Die Oper endet mit den Worten des Fürsten Myschkin „Mich fröstelt“. Nicht ein einziger, wenn auch nur verschämter Hinweis auf das seelische Leiden, von psychiatrischen Gefängnissen (Anstalten) gar nicht zu reden. Kann man das für das Jahr 1986, als Weinberg an der Oper arbeitete, als eine kühne Umdeutung Dostojewskis verstehen? Wohl kaum. Ein Idiot, der alle und alles versteht, und davon nicht den Verstand verliert? Schnittke („Das Leben mit dem Idioten“) und Karetnikow („Til Ulenspiegel“) gingen weiter, waren unbequemer. Der Oldenburger „Idiot“ in seiner idealen Akustik wird Sie nicht des Schlafes berauben. Für Sie als Liebhaber der Oper genau das Richtige, nicht wahr?

"Luisa Miller" in Duisburg 2013

Fast habe ich es vernachlässigt. Sorry. Den folgenden Artikel schrieb ich für die "Vedomosti" in russischer Sprache, erschienen am 16.8.2013. Es handelt sich um eine überragende Inszenierung einer eher weniger bekannten Oper von Giuseppe Verdi "Luisa Miller". Unvergesslich gut!

Устала от мужчин

Можно ли утверждать, что мы знаем лучшие произведения Верди, что справляем его юбилей достойно?

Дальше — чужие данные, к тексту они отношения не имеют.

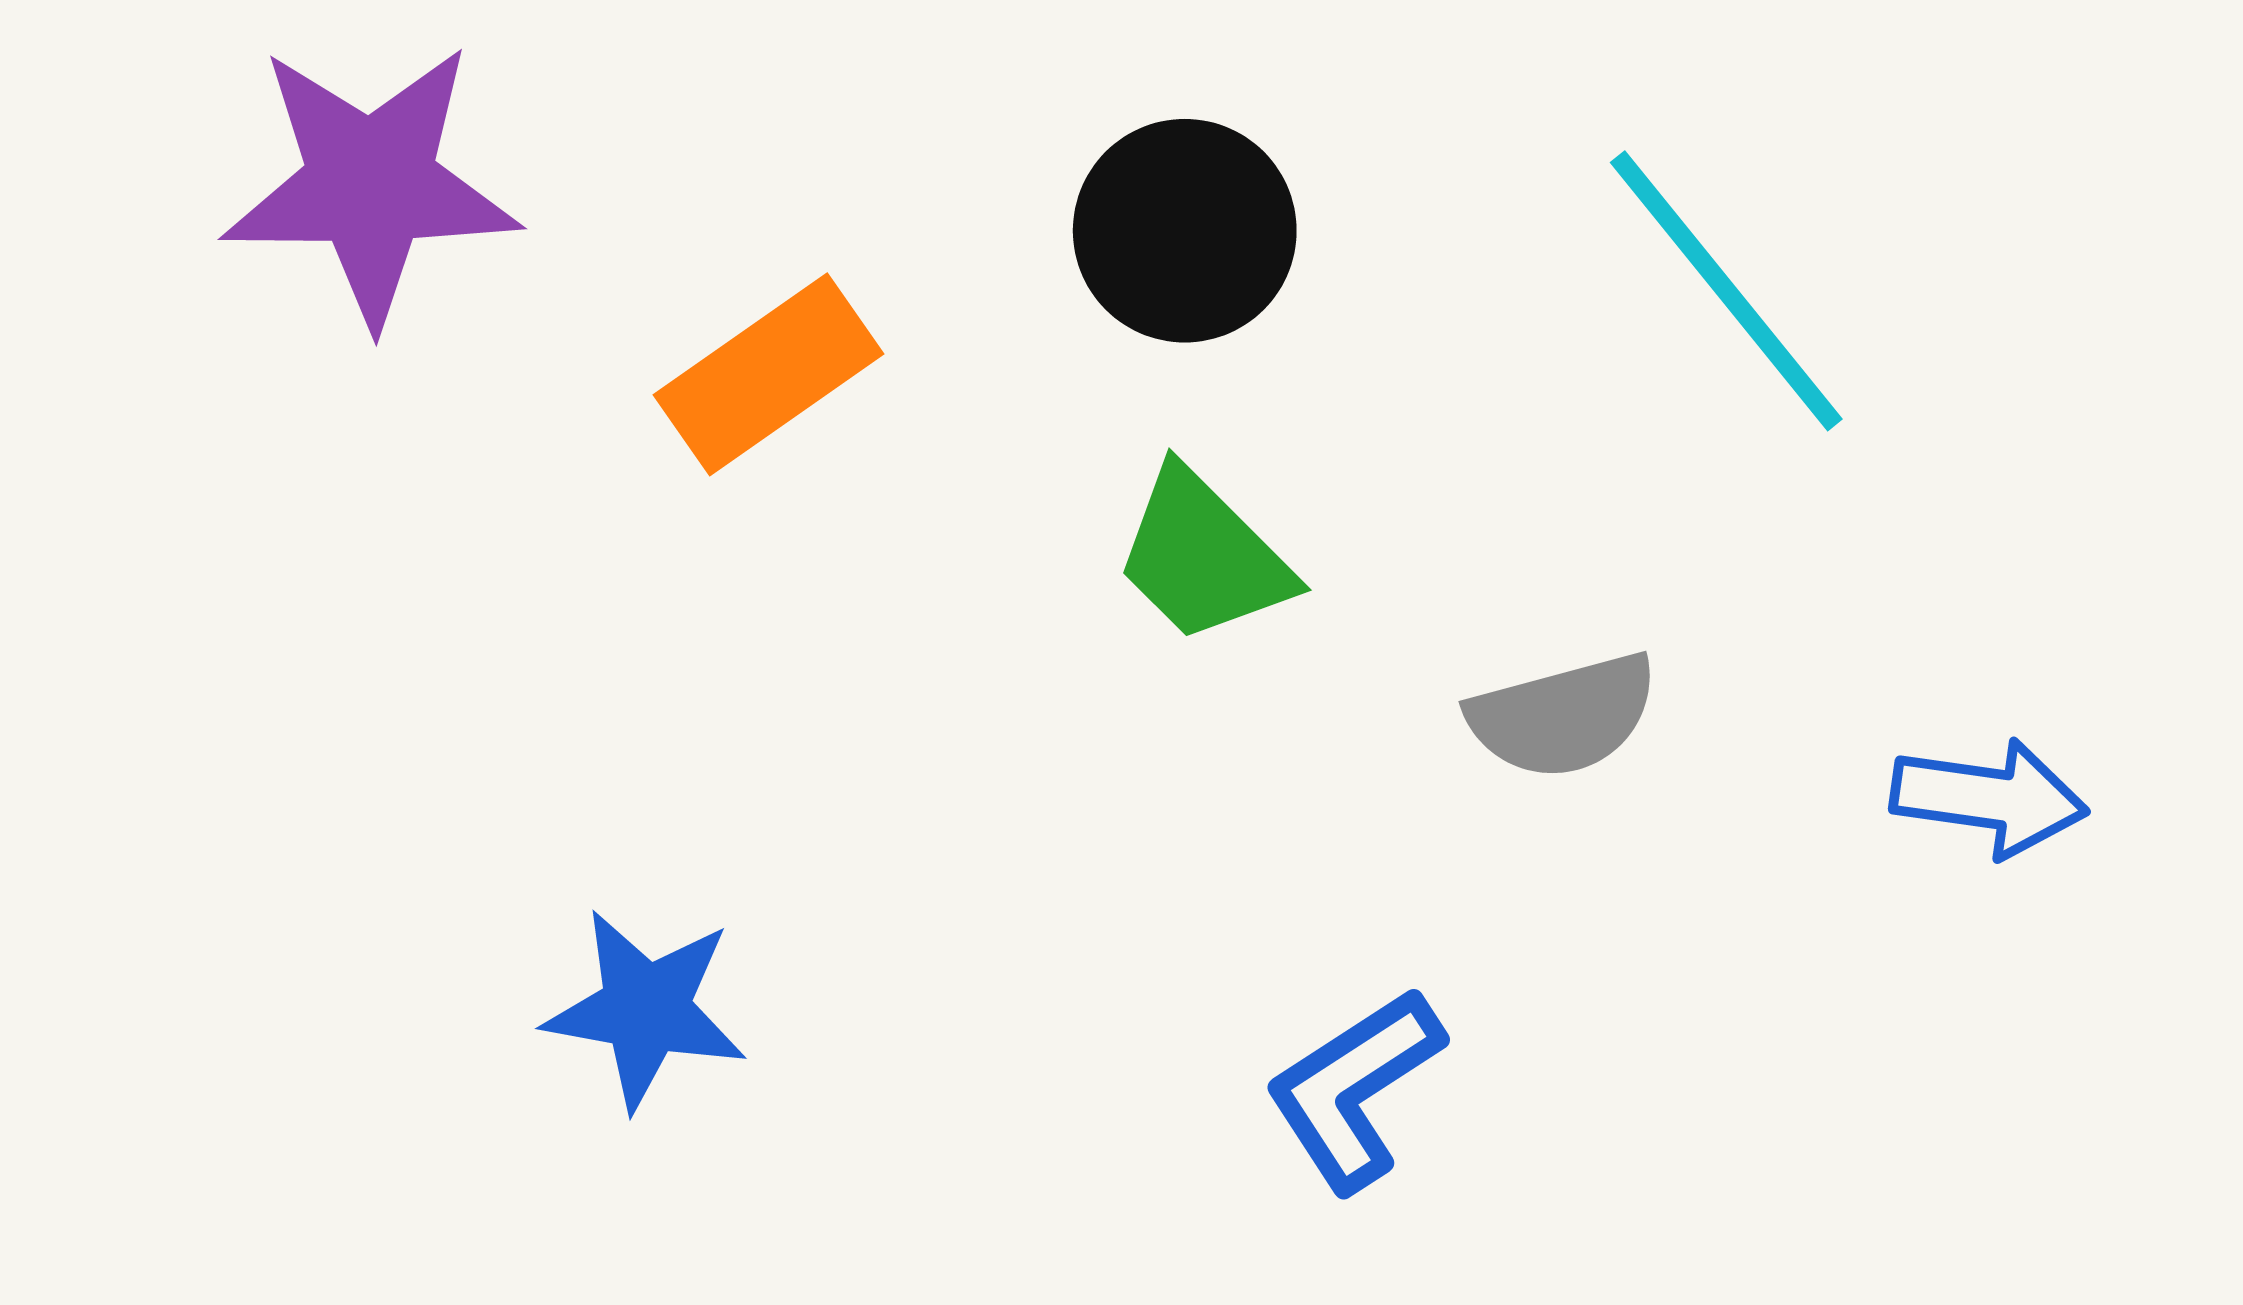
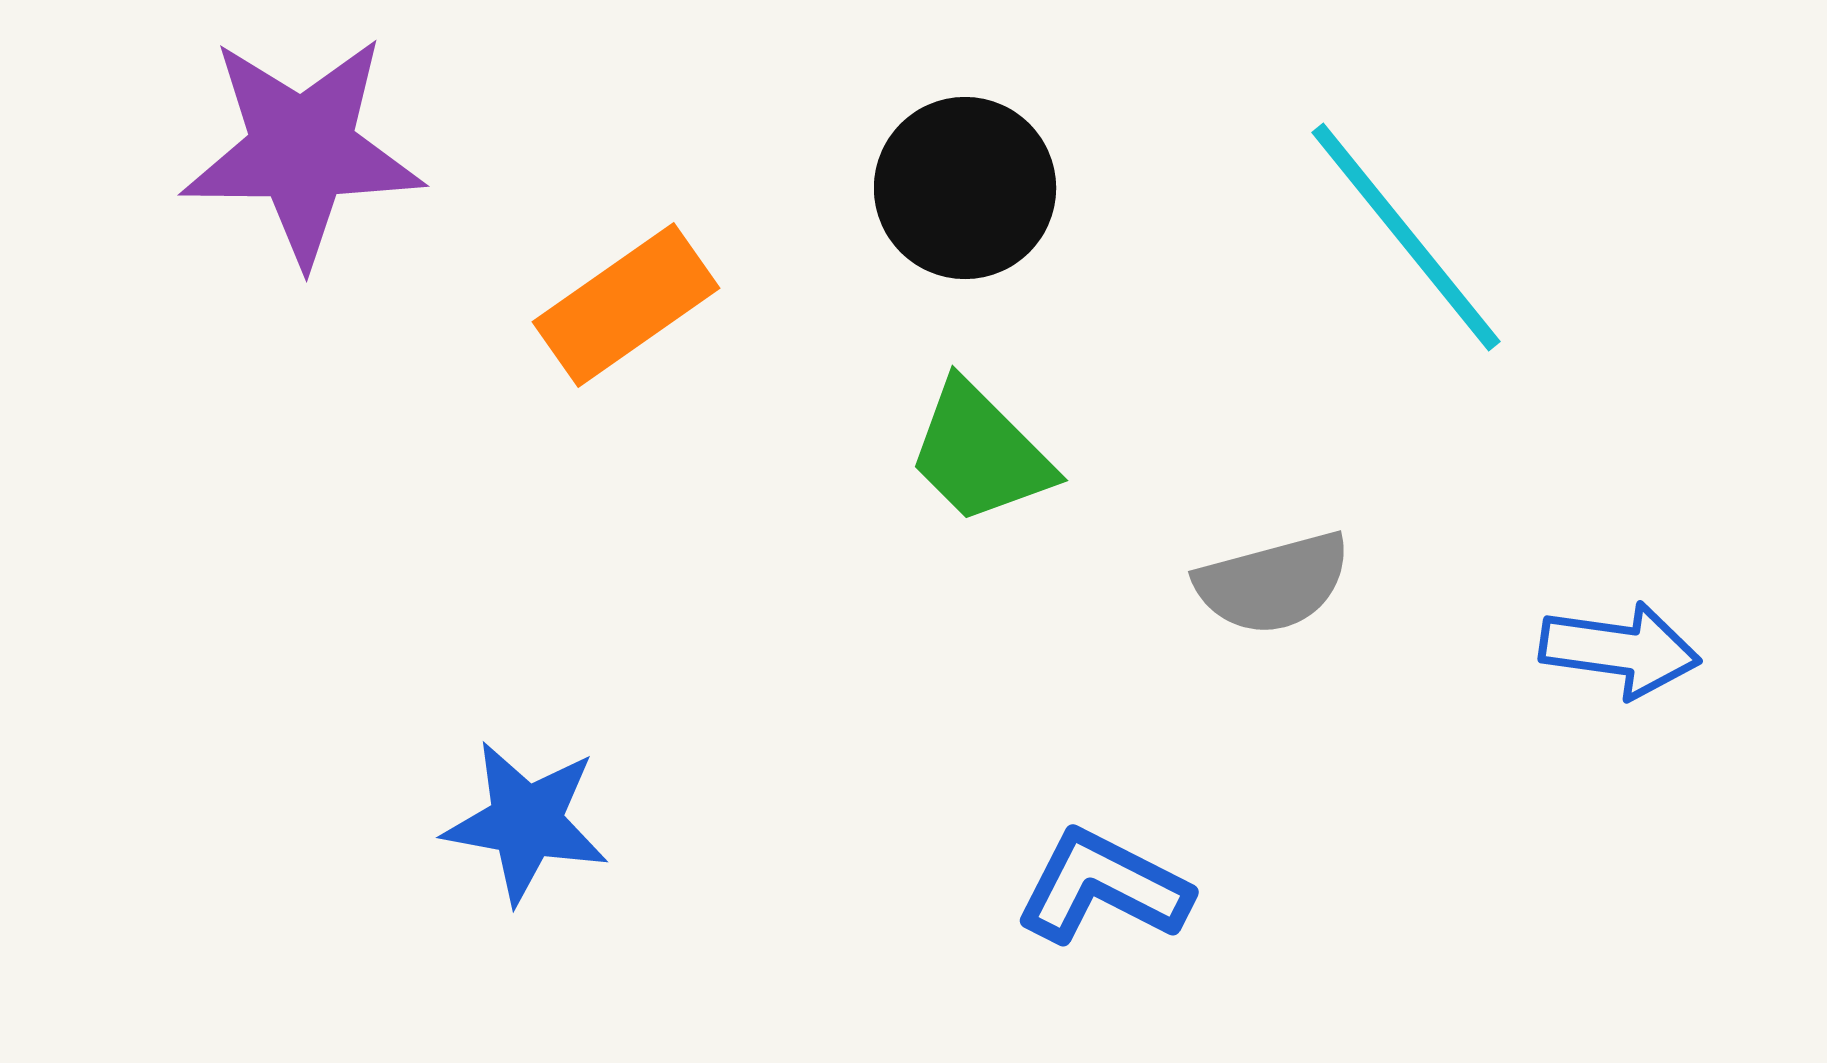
blue L-shape: (1354, 1089) -> (1103, 887), turned 60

На менее и мало известные оперы Верди принято смотреть свысока. А зря. Восторг открытия великого произведения, к которым «Луизу Миллер» надо причислить, заставляет передумать и переоценить развитие его творчества. Верди удачно переработал мелодраму Шиллера, его герои стали правдоподобными, поскольку получили глубину и развитие. Новейшая постановка Немецкой оперы на Рейне (Дуйсбург/Дюссельдорф) вступила в диалог с композитором и расставила акценты заново. Пусть и не во всем следуя автору, но по существу успешно. Олеся Головнева находит множество оттенков в страданиях Луизы, пластикой голоса и тела рисует юное создание, живущее для любви и умирающее ее жертвой. Любопытно вслушиваться – колеблясь поначалу между светлой и темной окраской голоса, талантливая певица выбирает для финальной сцены полную глубокую звучность (спинто) в духе Ренаты Скотто, как если бы она учила эту часть у великой примадонны. Не просто красивая, но и драматически эффектная, эта сцена, плавно переходящая от арии к дуэту и терцету, входит в золотой фонд. Головнева в роли Луизы – это событие.
Режиссер Карлос Вагнер и сценограф Каспар Цвимпфер должны быть счастливы ее участием, на ней держится спектакль, ибо ее женственность подчеркивает враждебность всего мужского окружения. Ее отец (мощный баритон Бориса Стаценко нуждается в несколько более строгом контроле, чтобы избегать неуместных всхлипов и заботиться о более чистом итальянском произношении) нуждается в дочери, но не способен ей помочь. Ее возлюбленный Рудольфо (Джанкарло Монсальве проигрывает в ансамблях, да и в главной арии не блещет ни звуковедением, ни произношением) показан грубым, легко манипулируемым мужланом. Луиза Головневой одна против всех. Ее мир поначалу уютен и полон мечтаний, ее детская комната занимает почти всю сцену. Она прыгает босиком на большой кровати и не замечает, что Рудольфо забирается к ней, не снимая сапог. В ходе оперы размеры комнаты уменьшаются (четыре формата, один другого меньше) и под конец мир Луизы зримо раздавлен нашествием мужчин, не оставляющих ей выхода, вынуждающих ее к смерти в одиночестве. Тем удивительнее ее просветление в финале, тем опернее оно, сотканное из грез и самозабвения, трогающее до слез.
Дирижер Джордано Беллинкампи уверенно ведет оркестр и мягко поддерживает певцов.